The RHS Harlow Carr gardens were at their glorious best as a backdrop to the first AGS spring show, held in the light, airy marquee erected in the grounds last year.  What a delight for exhibitors and visitors alike to be able to wander freely from alpine house to formal borders to floriferous woodland glades and then admire the splendid array of show plants.

Thankfully this show benefitted from warm, dry weather.  Nurseries were able to sell their sales plants outside as well as in, doing brisk business all day.  If this is to become a permanent show venue, however, access to the marquee from the car park with heavy plants does need improvement.  There is a choice between a rough, rocky driveway across which laden trolleys have to trundle or a slippery path covered in torn matting.

Ian and Georgina Instone once more ran a very well organised show with help from their friends in the West Yorkshire Group.  They were very busy indeed as both are prolific exhibitors too.  Ian won no fewer than seven first prizes and was awarded the cup for the Open Section aggregate.  Well done, Ian!  Of his many exhibits, I have selected a small, well-presented Physoplexis comosa for inclusion in this report, its numerous ‘Devil’s Claw’ flowers just about to open.  He was offering for sale on the AGS members’ table a number of small plants of this sought-after species, grown from hand pollinated seed.

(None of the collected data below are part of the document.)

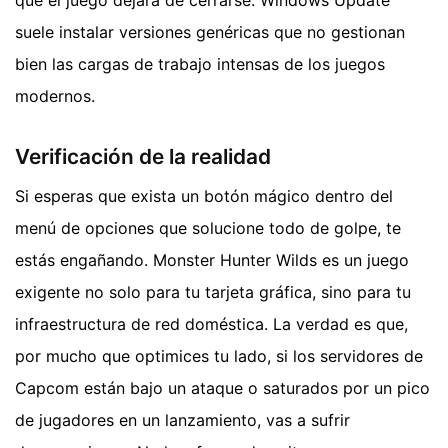
suele instalar versiones genéricas que no gestionan
bien las cargas de trabajo intensas de los juegos
modernos.
Verificación de la realidad
Si esperas que exista un botón mágico dentro del
menú de opciones que solucione todo de golpe, te
estás engañando. Monster Hunter Wilds es un juego
exigente no solo para tu tarjeta gráfica, sino para tu
infraestructura de red doméstica. La verdad es que,
por mucho que optimices tu lado, si los servidores de
Capcom están bajo un ataque o saturados por un pico
de jugadores en un lanzamiento, vas a sufrir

Physoplexis comosa (Open Aggregate) - Ian Instone

Physoplexis comosa - Ian Instone

There were no entries at all in the Novice Section, always a shame, but the Intermediate classes contained some good plants.  Steve Clements won the trophy for the Intermediate aggregate.  He is an orchid specialist but sadly lost many of his best plants while suffering poor health during the pandemic years.  This year he has shown some high class pleiones, Pleione Mauna Loa gx. ‘Glossy Starling’ being just one example.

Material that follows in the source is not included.